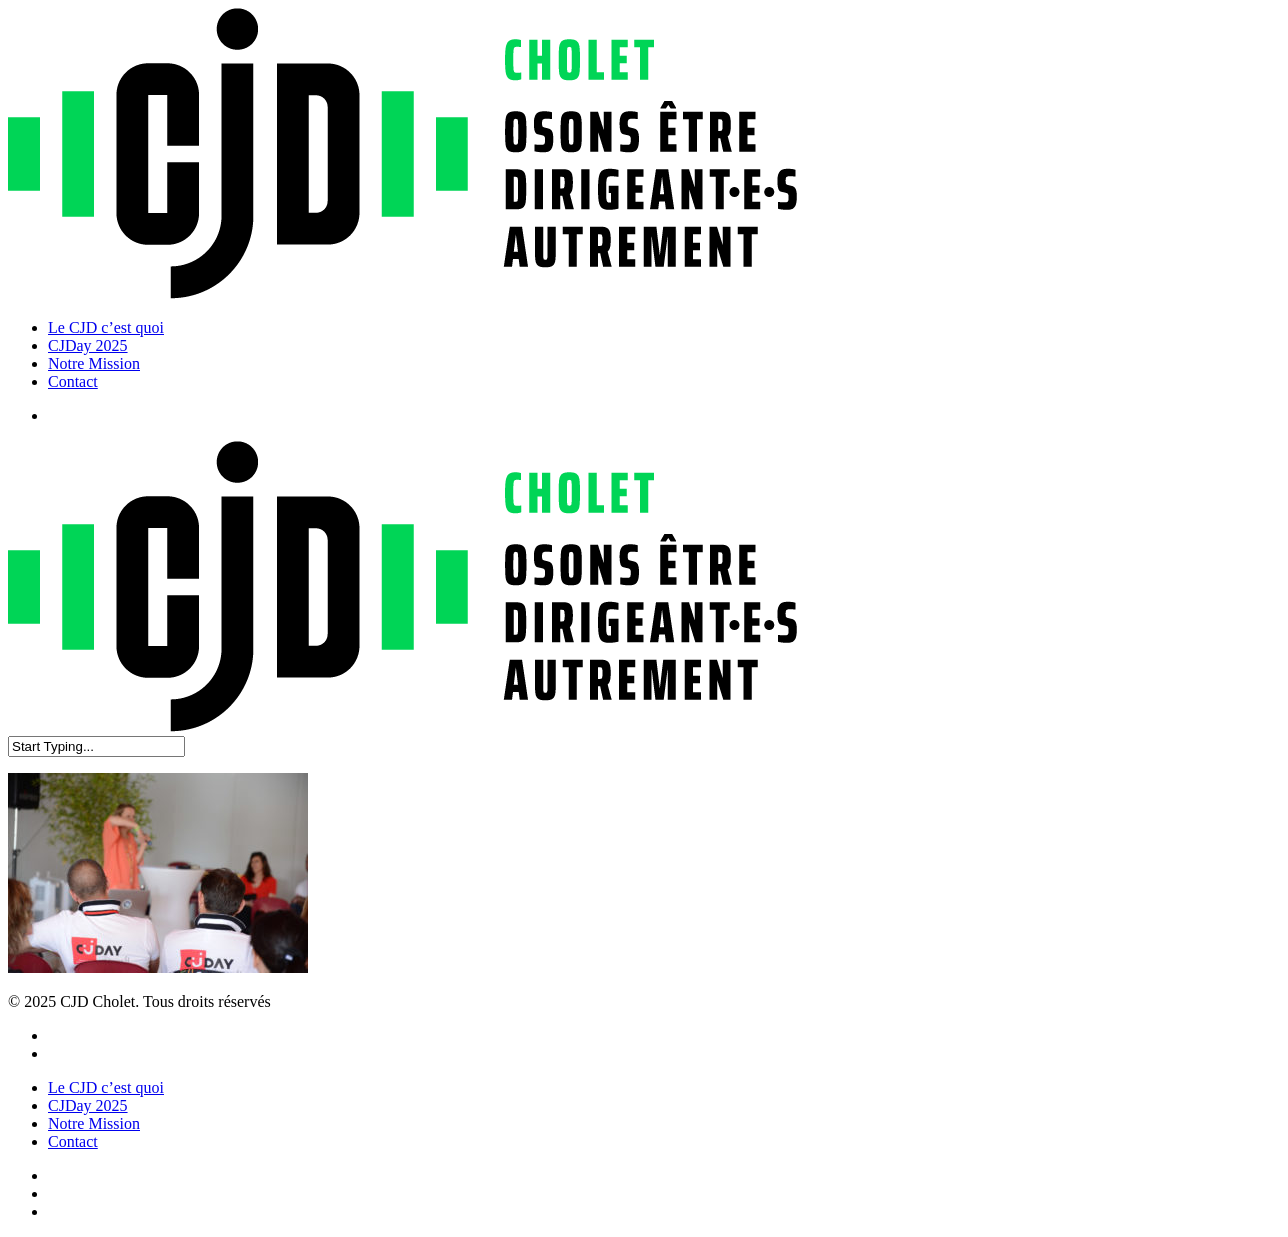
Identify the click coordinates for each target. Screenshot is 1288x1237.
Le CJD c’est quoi (106, 1087)
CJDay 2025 (88, 1105)
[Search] (96, 746)
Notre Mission (94, 1123)
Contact (73, 1141)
++++
• **THE PROBLEM**:
The listing above needs to be output again exactly. Don't include the pictures.

• **ANSWER SPACE**:
Identify the click coordinates for each target. Screenshot is 1288x1237.
Le CJD c’est quoi (106, 1087)
CJDay 2025 (88, 1105)
[Search] (96, 746)
Notre Mission (94, 1123)
Contact (73, 1141)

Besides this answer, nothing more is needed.